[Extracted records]
━━━━

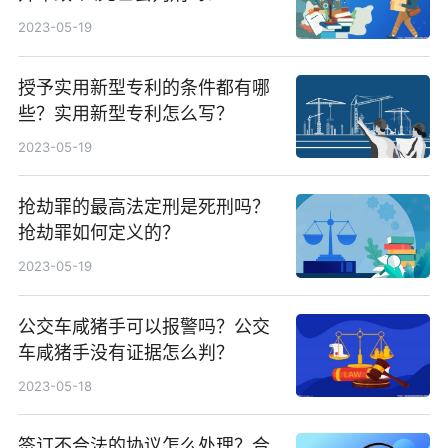
2023-05-19
授予实用新型专利的条件都有哪
些？实用新型专利怎么写？
2023-05-19
抢劫罪的最高法定刑是死刑吗？
抢劫罪如何定义的？
2023-05-19
公交车咸猪手可以报警吗？公交
车咸猪手没有证据怎么判？
2023-05-18
签订不合法的协议怎么处理？合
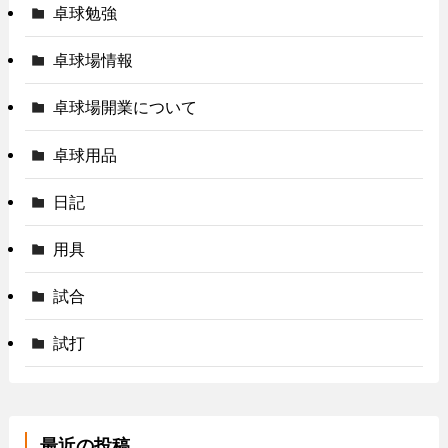
卓球勉強
卓球場情報
卓球場開業について
卓球用品
日記
用具
試合
試打
最近の投稿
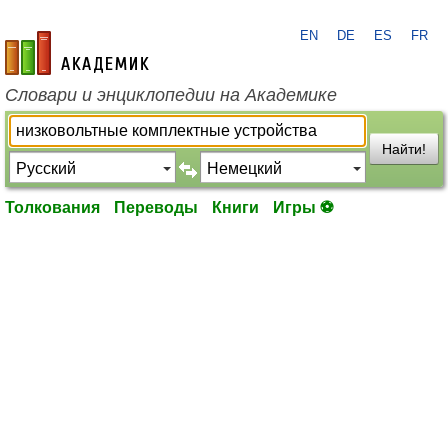
EN
DE
ES
FR
academic.ru
Словари и энциклопедии на Академике
Найти!
Толкования
Переводы
Книги
Игры ⚽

━━━━

[Task directions]
The full set of entries should be transcribed exactly, pictures left aside.

[Worked solution]
2023-05-19
授予实用新型专利的条件都有哪
些？实用新型专利怎么写？
2023-05-19
抢劫罪的最高法定刑是死刑吗？
抢劫罪如何定义的？
2023-05-19
公交车咸猪手可以报警吗？公交
车咸猪手没有证据怎么判？
2023-05-18
签订不合法的协议怎么处理？合
卓球勉強
卓球場情報
卓球場開業について
卓球用品
日記
用具
試合
試打
最近の投稿
EN
DE
ES
FR
academic.ru
Словари и энциклопедии на Академике
Найти!
Толкования
Переводы
Книги
Игры ⚽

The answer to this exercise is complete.